[Saved entries]

━━━━━━━━━━

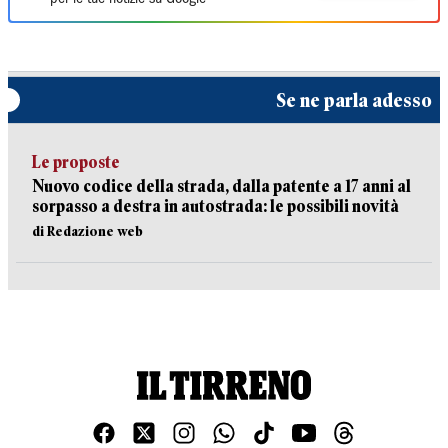
Se ne parla adesso
Le proposte
Nuovo codice della strada, dalla patente a 17 anni al
sorpasso a destra in autostrada: le possibili novità
di Redazione web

━━━━━━━━━━

Could you print the data exactly as it appears and keep the pictures out?

Se ne parla adesso
Le proposte
Nuovo codice della strada, dalla patente a 17 anni al
sorpasso a destra in autostrada: le possibili novità
di Redazione web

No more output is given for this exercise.